To take full advantage of all information available, it is best to use as many available databases as possible. For example, adding u-band or X-ray information while classifying quasars based on their variability is highly likely to improve the overall performance. Because these catalogs are taken with different instruments, bandwidths, locations, times, etc., the intersection of these catalogs is smaller than any single catalog; thus, the resulting multi-catalog contains missing values. Traditional classification methods cannot deal with the resulting missing data problem because to train a classification model it is necessary to have all features for all training members.

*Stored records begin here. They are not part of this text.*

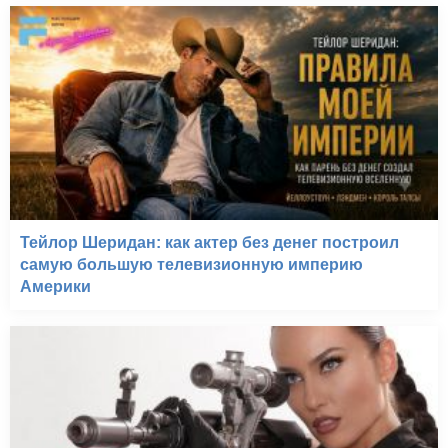
Тейлор Шеридан: как актер без денег построил
самую большую телевизионную империю
Америки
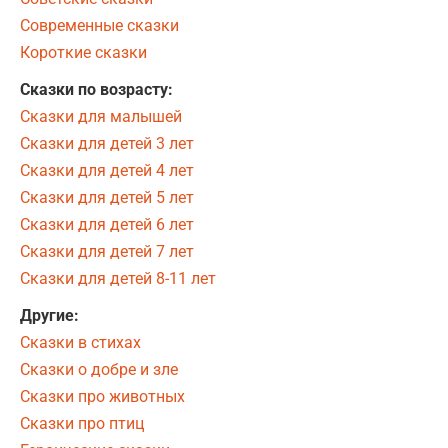
Современные сказки
Короткие сказки
Сказки по возрасту:
Сказки для малышей
Сказки для детей 3 лет
Сказки для детей 4 лет
Сказки для детей 5 лет
Сказки для детей 6 лет
Сказки для детей 7 лет
Сказки для детей 8-11 лет
Другие:
Сказки в стихах
Сказки о добре и зле
Сказки про животных
Сказки про птиц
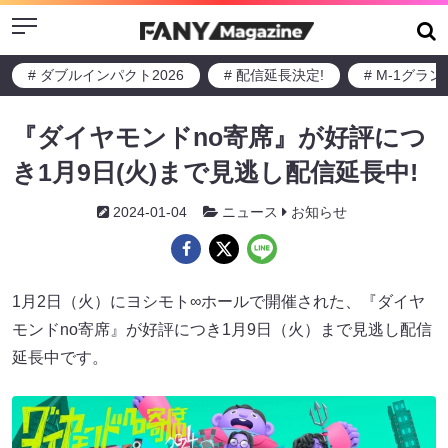
Menu
# ダブルインパクト2026
# 配信延長決定!
# M-1グラ
『ダイヤモンドno寄席』が好評につ
き1月9日(火)まで見逃し配信延長中!
2024-01-04
ニュース
お知らせ
1月2日（火）にヨシモト∞ホールで開催された、『ダイヤ
モンドno寄席』が好評につき1月9日（火）まで見逃し配信
延長中です。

PyMissingData allows you to predict missing values given the observed data and dependency relationships between variables. Also, it has tools to compare diferent predictions that you can use to test their behaviour on a database with all the data.
The library can be installed through pip as:
pip install PyMissingData
Also you can download it from https://github.com/arsandov/PyMissingData. The main idea is that any user can run it in its own database but can also add new features through the github system. For a quick guide on how to use github visit https://guides.github.com/activities/hello-world/.
Requirements
This library has been created and used with python 2.7. It doesn't have compatibility for python 3 yet.

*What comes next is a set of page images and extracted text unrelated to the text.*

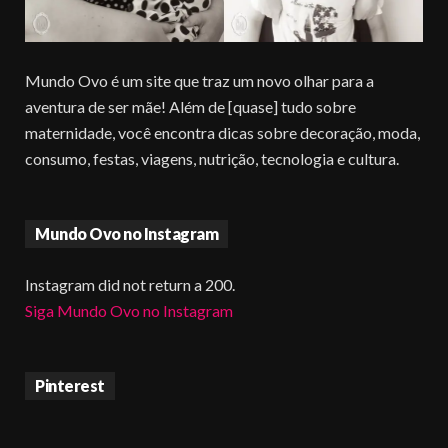
Mundo Ovo é um site que traz um novo olhar para a
aventura de ser mãe! Além de [quase] tudo sobre
maternidade, você encontra dicas sobre decoração, moda,
consumo, festas, viagens, nutrição, tecnologia e cultura.
Mundo Ovo no Instagram
Instagram did not return a 200.
Siga Mundo Ovo no Instagram
Pinterest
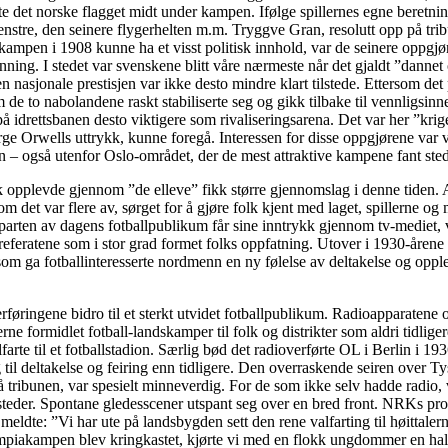
rte det norske flagget midt under kampen. Ifølge spillernes egne beretni
nstre, den seinere flygerhelten m.m. Tryggve Gran, resolutt opp på tri
kampen i 1908 kunne ha et visst politisk innhold, var de seinere oppgjø
nning. I stedet var svenskene blitt våre nærmeste når det gjaldt ”danne
n nasjonale prestisjen var ikke desto mindre klart tilstede. Ettersom det 
 de to nabolandene raskt stabiliserte seg og gikk tilbake til vennligsinne
å idrettsbanen desto viktigere som rivaliseringsarena. Det var her ”kri
ge Orwells uttrykk, kunne foregå. Interessen for disse oppgjørene var 
 – også utenfor Oslo-området, der de mest attraktive kampene fant sted
k opplevde gjennom ”de elleve” fikk større gjennomslag i denne tiden.
m det var flere av, sørget for å gjøre folk kjent med laget, spillerne og 
arten av dagens fotballpublikum får sine inntrykk gjennom tv-mediet, 
llreferatene som i stor grad formet folks oppfatning. Utover i 1930-årene
om ga fotballinteresserte nordmenn en ny følelse av deltakelse og oppl
føringene bidro til et sterkt utvidet fotballpublikum. Radioapparatene o
rne formidlet fotball-landskamper til folk og distrikter som aldri tidlige
lfarte til et fotballstadion. Særlig bød det radioverførte OL i Berlin i 19
til deltakelse og feiring enn tidligere. Den overraskende seiren over 
 på tribunen, var spesielt minneverdig. For de som ikke selv hadde radio, 
steder. Spontane gledesscener utspant seg over en bred front. NRKs pr
 meldte: ”Vi har ute på landsbygden sett den rene valfarting til høittal
mpiakampen blev kringkastet, kjørte vi med en flokk ungdommer en halv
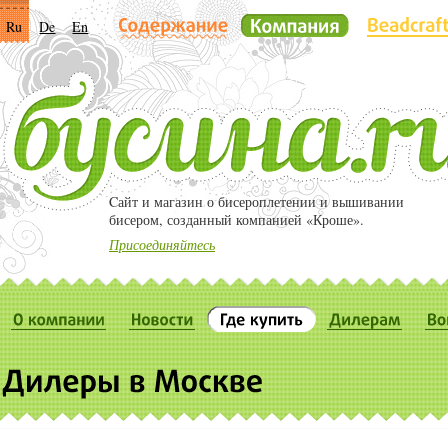
Ru
De
En
Cайт и магазин о бисероплетении и вышивании
бисером, созданный компанией «Кроше».
Присоединяйтесь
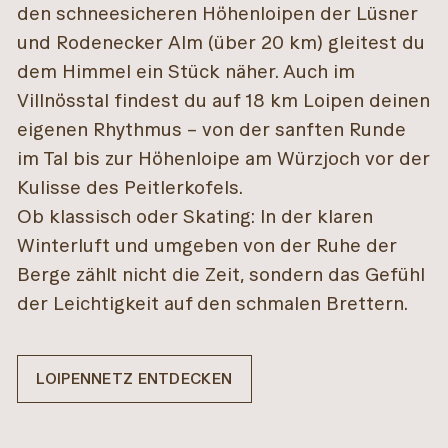
den schneesicheren Höhenloipen der Lüsner
und Rodenecker Alm (über 20 km) gleitest du
dem Himmel ein Stück näher. Auch im
Villnösstal findest du auf 18 km Loipen deinen
eigenen Rhythmus – von der sanften Runde
im Tal bis zur Höhenloipe am Würzjoch vor der
Kulisse des Peitlerkofels.
Ob klassisch oder Skating: In der klaren
Winterluft und umgeben von der Ruhe der
Berge zählt nicht die Zeit, sondern das Gefühl
der Leichtigkeit auf den schmalen Brettern.
LOIPENNETZ ENTDECKEN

It has the following dependencies to other packages:
The library has two modules with different goals. The bayesian_learner which let you fill the missing values based on a bayesian network recovering the dependencies between values and the compare_tools module which let you compare the quality of predictioms from different algorithms.
This module allows the user to read a file with the data including a mark for missing values in order to create a new file with the missing values filled.
import PyMissingData
bf= PyMissingData.bayesian_learner.bayesian_fill(min_iterations=8,max_iterations=80,pvalparam=0.05)
bf.fill_missing_data("data_examples.txt","data_examples_filled.txt")
This module allows the user to compare the quality of two predictions based on the Mean Absolute Error and the Normalized Root Mean Squared Error
The read file follows the same requirements as the file above and can be found here
import PyMissingData as pmd
filename_input="Training_Features.txt"
filename_removed="tf_removed.txt"
filename_output="tf_filled.txt"
pmd.compare_tools.random_delete(filename_input,filename_removed)
bf= pmd.bayesian_learner.bayesian_fill(min_iterations=3,max_iterations=80,pvalparam=0.3)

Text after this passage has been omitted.